15. The underground utility RF tag of claim 14, wherein the spatial separation is such that the ID tag is detectable by an RF detector when the seating portion is seated on the metal utility pipe.
17. The underground utility RF tag of claim 14, wherein the spatial separation is 15 cm or more.
18. An underground utility detection system comprising: the underground utility RF tag of claim 15; and the RF detector.
19. A method of determining a location of an RF detector comprising: receiving GPS information identifying an approximate location of the RF detector; receiving information from the RF detector representing a signal from an underground RF tag, the signal identifying a type of the tag; determining the location based on the approximate location and previously recorded information on tag locations.
20. The method of claim 19 further comprising displaying the location on a map.
21. The method of claim 19, wherein the method is performed by: a processor within the detector, or a server remote from the detector, or the detector and server in combination.
22. An apparatus or system arranged to perform the method of claim 19.
23. A computer program arranged to cause a computer to perform the method of claim 19.

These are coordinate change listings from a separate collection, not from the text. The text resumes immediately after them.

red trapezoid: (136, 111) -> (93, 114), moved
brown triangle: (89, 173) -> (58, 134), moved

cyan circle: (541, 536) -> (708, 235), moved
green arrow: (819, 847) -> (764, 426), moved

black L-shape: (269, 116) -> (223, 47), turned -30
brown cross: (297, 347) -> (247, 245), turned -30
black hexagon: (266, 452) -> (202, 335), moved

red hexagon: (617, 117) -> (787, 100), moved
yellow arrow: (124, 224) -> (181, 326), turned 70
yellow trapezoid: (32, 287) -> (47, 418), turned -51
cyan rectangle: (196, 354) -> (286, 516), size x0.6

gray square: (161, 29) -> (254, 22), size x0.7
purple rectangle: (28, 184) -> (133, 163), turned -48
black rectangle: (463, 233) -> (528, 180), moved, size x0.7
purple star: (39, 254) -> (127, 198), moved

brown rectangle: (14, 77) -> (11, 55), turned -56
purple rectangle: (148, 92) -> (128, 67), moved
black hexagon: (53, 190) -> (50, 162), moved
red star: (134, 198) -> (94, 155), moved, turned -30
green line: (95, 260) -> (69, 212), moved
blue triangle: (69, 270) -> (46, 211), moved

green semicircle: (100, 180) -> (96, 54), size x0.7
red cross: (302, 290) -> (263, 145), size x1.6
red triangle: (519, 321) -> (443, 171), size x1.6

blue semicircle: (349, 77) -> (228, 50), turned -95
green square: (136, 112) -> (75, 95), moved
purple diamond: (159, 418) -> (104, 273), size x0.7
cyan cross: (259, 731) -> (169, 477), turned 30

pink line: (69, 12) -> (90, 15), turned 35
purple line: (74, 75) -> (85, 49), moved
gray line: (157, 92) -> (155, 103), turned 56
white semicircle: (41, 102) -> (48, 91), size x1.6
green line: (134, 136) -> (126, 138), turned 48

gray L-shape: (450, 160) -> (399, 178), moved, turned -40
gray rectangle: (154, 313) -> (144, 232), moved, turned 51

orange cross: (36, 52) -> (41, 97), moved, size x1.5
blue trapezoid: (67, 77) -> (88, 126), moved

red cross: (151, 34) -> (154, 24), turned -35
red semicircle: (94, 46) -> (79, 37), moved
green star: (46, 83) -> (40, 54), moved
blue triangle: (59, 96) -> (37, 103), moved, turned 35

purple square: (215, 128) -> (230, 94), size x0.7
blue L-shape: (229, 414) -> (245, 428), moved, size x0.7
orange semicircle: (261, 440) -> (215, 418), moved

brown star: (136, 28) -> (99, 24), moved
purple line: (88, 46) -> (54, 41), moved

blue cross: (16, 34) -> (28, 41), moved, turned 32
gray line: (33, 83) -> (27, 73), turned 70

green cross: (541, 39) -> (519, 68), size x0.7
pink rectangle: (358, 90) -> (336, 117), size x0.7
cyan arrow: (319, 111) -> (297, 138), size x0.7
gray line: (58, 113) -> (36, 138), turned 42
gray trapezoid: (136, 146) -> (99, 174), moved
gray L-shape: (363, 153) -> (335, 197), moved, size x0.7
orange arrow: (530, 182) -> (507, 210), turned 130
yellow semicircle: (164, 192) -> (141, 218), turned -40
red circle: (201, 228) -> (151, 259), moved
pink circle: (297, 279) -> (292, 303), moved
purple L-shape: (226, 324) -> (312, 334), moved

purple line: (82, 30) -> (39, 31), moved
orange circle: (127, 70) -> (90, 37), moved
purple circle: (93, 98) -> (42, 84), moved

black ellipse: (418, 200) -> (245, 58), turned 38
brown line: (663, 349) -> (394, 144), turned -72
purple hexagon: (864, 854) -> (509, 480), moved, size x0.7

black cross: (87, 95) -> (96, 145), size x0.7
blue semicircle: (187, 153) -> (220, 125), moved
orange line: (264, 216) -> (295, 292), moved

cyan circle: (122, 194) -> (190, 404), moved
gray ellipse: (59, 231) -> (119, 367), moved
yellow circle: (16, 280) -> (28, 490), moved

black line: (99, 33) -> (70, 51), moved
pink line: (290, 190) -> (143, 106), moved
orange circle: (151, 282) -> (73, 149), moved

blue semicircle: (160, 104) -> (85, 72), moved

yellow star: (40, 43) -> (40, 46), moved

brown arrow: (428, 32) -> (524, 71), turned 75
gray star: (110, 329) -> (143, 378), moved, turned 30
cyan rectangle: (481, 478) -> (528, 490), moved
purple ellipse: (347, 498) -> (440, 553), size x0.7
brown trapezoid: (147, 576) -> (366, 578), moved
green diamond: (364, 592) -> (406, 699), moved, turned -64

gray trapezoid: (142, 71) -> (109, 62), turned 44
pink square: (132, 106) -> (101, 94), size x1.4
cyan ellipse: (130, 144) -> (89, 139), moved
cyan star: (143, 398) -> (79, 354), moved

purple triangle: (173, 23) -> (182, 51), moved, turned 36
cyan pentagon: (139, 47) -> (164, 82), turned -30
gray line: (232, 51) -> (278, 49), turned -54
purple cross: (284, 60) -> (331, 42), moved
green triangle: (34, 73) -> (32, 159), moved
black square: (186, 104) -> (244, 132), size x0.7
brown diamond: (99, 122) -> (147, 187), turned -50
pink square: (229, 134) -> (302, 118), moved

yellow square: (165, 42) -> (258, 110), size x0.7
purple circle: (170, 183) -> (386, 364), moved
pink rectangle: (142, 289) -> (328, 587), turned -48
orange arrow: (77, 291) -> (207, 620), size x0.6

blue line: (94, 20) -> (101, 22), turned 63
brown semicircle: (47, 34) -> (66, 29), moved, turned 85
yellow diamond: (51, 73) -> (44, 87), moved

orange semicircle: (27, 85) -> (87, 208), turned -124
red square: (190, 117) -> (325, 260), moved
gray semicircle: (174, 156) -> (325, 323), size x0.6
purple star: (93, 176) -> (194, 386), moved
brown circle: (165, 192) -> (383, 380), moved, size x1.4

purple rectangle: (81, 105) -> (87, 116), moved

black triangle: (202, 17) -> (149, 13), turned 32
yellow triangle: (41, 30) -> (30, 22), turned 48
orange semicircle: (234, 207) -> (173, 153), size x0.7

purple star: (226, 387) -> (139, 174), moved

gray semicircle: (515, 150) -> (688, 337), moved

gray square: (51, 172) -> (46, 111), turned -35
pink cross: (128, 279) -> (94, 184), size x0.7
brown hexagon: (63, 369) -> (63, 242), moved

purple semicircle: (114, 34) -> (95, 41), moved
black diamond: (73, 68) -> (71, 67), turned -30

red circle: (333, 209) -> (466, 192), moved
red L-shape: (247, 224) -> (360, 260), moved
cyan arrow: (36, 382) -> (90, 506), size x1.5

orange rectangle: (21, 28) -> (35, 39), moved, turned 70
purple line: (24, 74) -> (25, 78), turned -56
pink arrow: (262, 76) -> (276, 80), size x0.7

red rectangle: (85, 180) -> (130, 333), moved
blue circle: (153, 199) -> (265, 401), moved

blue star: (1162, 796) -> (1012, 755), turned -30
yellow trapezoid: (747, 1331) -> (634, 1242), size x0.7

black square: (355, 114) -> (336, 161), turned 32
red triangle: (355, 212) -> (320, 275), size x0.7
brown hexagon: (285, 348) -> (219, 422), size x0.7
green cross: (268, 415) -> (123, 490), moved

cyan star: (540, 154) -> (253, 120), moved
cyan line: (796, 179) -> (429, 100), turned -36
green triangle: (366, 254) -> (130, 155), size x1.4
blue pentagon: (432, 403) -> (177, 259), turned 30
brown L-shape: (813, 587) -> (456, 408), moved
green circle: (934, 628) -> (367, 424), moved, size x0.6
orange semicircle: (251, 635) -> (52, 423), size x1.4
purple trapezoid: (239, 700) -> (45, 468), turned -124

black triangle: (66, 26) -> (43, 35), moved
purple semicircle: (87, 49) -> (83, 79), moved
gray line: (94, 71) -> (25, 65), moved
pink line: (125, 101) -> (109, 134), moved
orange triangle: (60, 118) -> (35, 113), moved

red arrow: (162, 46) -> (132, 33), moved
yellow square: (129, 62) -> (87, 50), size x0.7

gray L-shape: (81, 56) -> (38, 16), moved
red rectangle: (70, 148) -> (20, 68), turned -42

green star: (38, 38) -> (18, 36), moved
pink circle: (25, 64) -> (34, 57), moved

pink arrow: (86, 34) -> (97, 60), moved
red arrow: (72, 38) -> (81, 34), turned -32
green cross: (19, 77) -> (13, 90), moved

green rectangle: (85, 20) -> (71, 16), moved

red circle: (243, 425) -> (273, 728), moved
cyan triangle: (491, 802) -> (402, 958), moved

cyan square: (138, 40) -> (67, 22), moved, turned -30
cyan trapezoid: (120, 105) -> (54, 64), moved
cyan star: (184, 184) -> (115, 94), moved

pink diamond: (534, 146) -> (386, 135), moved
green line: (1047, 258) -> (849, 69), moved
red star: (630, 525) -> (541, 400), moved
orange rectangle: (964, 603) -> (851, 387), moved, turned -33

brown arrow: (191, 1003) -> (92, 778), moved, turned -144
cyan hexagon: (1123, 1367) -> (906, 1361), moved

 The present invention relates to an RF detector, an RF tag, and a
method of making an RF tag. The invention also relates to an underground
utility detection system, and a method of determining a location of an RF
detector. The present invention is particularly suitable for use in
detecting or locating buried assets, such as utility pipes or cables.
 Determining the location and identity of a buried asset can be a challenging task. Traditionally, determination of the location may be performed by systematically digging holes until the asset is found. More recently, ground penetrating radar (GPR) has been used in order to locate a buried asset based on a signal reflected by the asset. (Reference to GPR includes radiation having a frequency in the range of from around 200 MHz to around 1 GHz. Other frequencies are also useful).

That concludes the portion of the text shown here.